At the novel’s end, the First World War comes, and cruelly reveals the political irresponsibility that has sustained the long childish innocence of upper-class English life. The Garden of England – the Kentish Weald of the Wellwoods – is desecrated; but as Dorothy bitterly reflects, Humphry and Olive had already turned out to be ‘snakes in the grass as well as Adam and Eve in the Garden’. Byatt makes nice ironic use of Barrie’s line from Peter Pan: ‘To die will be an awfully big adventure’ (omitted, she tells us, from wartime productions). Julian Cain, Prosper’s son, loses his foot. Three Wellwood sons die, as does Benedict Fludd’s son, Geraint. Dorothy and Griselda, working in a field hospital, find themselves ministering, by chance, to their old friend Philip Warren. Dorothy’s medical acuity – she is now a qualified doctor – saves Philip’s life. It is the women and the working-class characters who are seen to survive the carnage: an epilogue, set in 1919, brings together Charles Wellwood (Basil and Katharina’s son), his sister Griselda, and Philip and his sister Elsie.

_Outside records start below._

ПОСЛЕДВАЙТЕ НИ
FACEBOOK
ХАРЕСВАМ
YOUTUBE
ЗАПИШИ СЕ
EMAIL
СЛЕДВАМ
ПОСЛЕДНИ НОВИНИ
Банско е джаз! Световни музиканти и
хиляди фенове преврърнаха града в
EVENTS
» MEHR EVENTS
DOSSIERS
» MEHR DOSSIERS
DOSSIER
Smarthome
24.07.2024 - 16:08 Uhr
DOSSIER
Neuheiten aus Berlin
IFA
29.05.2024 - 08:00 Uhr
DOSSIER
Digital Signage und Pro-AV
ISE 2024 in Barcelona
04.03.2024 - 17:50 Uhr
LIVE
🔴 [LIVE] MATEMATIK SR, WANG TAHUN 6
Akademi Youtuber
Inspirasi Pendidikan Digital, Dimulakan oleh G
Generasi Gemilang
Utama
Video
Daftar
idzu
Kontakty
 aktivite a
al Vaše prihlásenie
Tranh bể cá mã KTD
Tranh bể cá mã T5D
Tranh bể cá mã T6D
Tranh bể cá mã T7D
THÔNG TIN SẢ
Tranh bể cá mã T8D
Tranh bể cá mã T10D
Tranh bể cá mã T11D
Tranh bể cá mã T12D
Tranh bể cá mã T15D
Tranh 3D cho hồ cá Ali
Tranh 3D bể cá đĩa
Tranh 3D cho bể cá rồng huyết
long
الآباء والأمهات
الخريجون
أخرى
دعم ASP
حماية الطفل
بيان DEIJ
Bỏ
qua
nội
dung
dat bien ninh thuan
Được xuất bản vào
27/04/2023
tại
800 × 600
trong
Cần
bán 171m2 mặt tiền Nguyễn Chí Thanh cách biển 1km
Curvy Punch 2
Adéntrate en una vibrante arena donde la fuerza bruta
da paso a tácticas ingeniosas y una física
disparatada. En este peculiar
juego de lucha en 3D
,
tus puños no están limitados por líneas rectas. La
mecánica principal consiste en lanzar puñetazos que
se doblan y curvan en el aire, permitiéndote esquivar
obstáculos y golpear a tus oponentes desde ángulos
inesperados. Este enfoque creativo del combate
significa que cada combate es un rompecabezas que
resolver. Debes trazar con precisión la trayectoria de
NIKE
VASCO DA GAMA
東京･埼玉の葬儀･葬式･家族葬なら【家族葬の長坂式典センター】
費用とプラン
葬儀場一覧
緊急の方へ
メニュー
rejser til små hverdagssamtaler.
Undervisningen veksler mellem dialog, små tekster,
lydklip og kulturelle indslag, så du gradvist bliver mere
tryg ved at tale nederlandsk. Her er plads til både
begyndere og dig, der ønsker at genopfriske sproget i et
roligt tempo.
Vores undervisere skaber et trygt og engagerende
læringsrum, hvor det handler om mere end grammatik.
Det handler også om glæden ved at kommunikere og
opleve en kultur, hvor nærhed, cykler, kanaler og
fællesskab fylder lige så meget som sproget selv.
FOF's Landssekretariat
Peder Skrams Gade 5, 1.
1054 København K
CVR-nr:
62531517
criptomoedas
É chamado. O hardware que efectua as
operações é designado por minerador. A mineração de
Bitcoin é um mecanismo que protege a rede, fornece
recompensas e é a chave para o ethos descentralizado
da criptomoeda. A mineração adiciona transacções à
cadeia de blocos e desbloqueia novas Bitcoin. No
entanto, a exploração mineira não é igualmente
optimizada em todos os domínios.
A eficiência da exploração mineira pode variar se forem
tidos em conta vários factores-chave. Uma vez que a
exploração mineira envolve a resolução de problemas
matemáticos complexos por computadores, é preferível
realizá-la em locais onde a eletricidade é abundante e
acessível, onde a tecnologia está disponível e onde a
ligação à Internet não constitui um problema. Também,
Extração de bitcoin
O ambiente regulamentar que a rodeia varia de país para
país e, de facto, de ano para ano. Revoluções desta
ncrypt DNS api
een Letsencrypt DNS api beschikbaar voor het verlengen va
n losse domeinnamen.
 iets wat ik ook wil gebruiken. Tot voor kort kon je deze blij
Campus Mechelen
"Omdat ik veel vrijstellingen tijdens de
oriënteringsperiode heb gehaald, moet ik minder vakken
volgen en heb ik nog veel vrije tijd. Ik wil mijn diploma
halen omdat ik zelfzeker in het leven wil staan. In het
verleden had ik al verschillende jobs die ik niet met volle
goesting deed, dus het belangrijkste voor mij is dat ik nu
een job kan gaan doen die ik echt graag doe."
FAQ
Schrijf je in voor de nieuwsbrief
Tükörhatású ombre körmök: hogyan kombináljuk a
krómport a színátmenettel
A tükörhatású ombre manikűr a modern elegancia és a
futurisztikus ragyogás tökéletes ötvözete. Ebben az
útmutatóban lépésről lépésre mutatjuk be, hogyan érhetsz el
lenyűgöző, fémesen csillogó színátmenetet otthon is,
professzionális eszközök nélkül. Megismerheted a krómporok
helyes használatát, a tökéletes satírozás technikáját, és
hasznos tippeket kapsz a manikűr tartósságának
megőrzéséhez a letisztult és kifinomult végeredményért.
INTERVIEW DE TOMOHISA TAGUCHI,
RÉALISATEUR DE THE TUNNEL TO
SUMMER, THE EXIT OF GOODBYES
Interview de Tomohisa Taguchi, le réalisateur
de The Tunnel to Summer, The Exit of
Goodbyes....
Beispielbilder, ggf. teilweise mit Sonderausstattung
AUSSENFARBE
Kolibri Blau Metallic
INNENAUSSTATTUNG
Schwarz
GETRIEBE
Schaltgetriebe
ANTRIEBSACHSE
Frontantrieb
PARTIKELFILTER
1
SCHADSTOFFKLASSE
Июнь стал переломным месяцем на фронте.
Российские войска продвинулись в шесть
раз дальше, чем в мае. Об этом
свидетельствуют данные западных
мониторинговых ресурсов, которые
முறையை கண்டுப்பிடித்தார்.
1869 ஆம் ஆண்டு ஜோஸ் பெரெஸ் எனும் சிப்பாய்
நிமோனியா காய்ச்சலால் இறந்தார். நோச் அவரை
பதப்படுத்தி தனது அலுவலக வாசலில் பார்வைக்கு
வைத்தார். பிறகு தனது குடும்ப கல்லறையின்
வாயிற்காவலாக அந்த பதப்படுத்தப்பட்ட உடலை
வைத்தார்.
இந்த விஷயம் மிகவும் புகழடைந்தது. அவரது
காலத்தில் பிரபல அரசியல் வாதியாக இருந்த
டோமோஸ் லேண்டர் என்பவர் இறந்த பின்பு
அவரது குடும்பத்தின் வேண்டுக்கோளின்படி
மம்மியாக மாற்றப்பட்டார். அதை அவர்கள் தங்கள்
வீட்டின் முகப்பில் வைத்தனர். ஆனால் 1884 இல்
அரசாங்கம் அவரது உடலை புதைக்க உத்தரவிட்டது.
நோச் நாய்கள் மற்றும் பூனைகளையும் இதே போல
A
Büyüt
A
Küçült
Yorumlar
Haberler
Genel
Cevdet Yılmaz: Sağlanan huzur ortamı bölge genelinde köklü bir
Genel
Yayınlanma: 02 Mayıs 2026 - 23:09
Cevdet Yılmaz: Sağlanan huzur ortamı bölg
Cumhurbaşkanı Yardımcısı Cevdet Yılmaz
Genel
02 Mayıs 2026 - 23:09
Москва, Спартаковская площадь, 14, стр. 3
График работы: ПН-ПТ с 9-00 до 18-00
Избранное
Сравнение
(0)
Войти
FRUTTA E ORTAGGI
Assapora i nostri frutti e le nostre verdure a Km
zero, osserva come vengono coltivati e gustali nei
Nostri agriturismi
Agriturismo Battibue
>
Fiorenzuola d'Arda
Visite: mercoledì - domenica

In the course of the novel, children and women are persistently likened to little people, or puppets, or marionettes, manipulated by ‘giant’ adults, or men. Proper reference is made to A Doll’s House, which pictures a world in which women are reduced to a ‘puppet and a doll, jerked about by the strings of a failed concept of duty’. When Dorothy discovers she is the daughter of Olive Wellwood and Anselm Stern, she becomes the product of two such adult manipulators, a storyteller and a puppet-master. The epilogue allows the possibility that the bold men and women who have survived the war, adults we first encountered as teenagers in 1895, might now manage to take the strings into their own hands, to master their own narratives. This is an optimism encouraged by the novel but hardly animated by it, for Byatt’s characters are themselves her dutiful puppets, always squeezed and shaped for available meaning. The Children’s Book has a cumulative energy and intelligence, and the unavoidable scythe of the Great War brings its own power to the narration, but nowhere in its hundreds of pages is there a single moment like the Countess Rostova’s free and mysterious irritation.